◆ **EXERCISE**:
Report each line of the records below that uses the word "壮傣族群".

---------- RECORDS TO USE

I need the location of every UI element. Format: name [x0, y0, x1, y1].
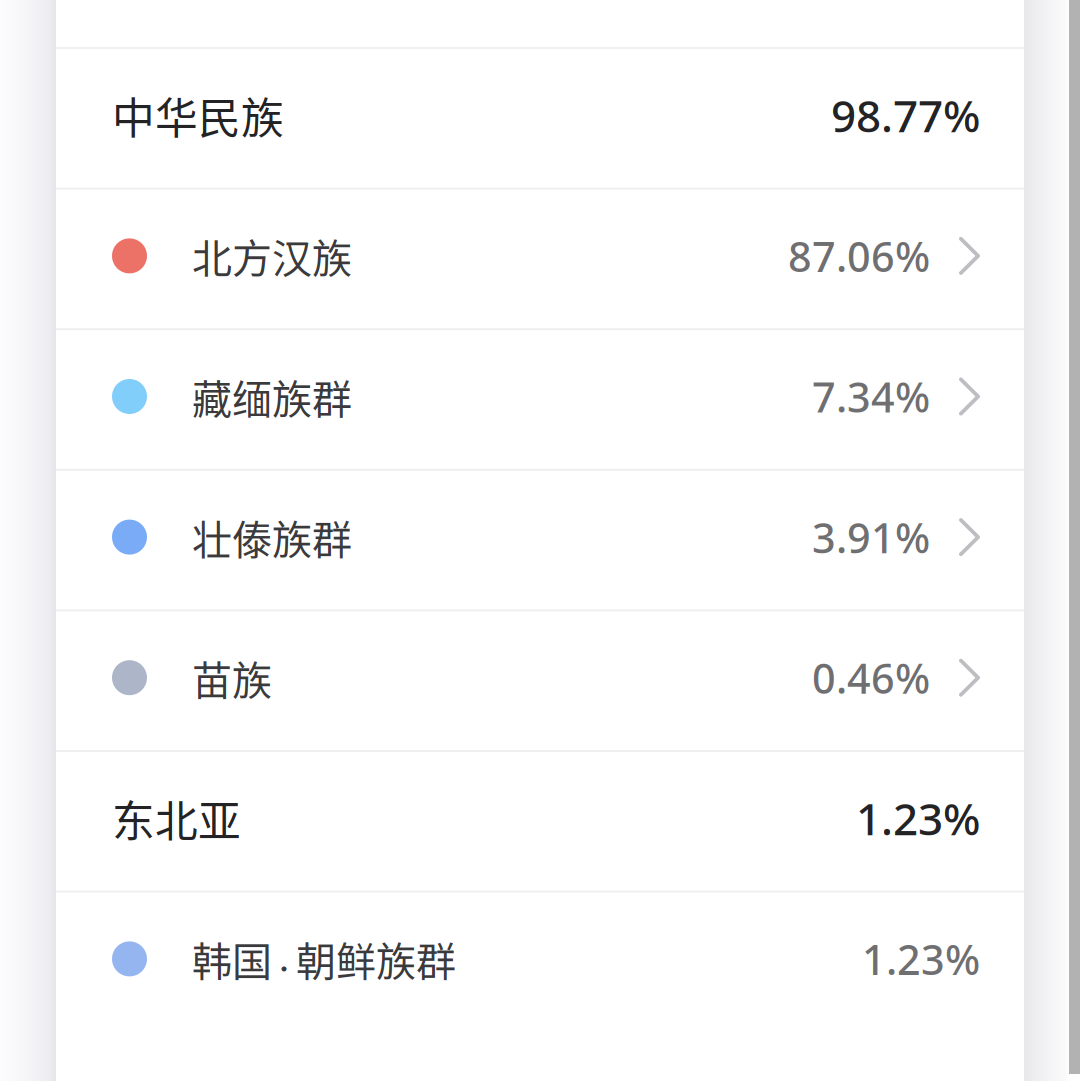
staticText: 东北亚	[112, 787, 241, 849]
staticText: 0.46%	[812, 650, 930, 705]
staticText: 1.23%	[856, 789, 980, 848]
staticText: 藏缅族群	[192, 368, 352, 425]
staticText: 中华民族	[112, 84, 284, 146]
button[interactable]: 壮傣族群	[56, 471, 1024, 609]
button[interactable]: 韩国·朝鲜族群	[56, 893, 1024, 1031]
staticText: 3.91%	[812, 510, 930, 565]
button[interactable]: 藏缅族群	[56, 330, 1024, 469]
button[interactable]: 北方汉族	[56, 190, 1024, 328]
staticText: 北方汉族	[192, 227, 352, 285]
staticText: 87.06%	[788, 228, 930, 283]
staticText: 98.77%	[831, 86, 980, 144]
staticText: 7.34%	[812, 369, 930, 424]
staticText: 韩国·朝鲜族群	[192, 931, 456, 987]
button[interactable]: 苗族	[56, 611, 1024, 750]
staticText: 1.23%	[862, 932, 980, 986]
staticText: 壮傣族群	[192, 508, 352, 566]
staticText: 苗族	[192, 649, 272, 707]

--------------------

◆ **EXERCISE ANSWER**:
button[interactable]: 壮傣族群	[56, 471, 1024, 609]
staticText: 壮傣族群	[192, 508, 352, 566]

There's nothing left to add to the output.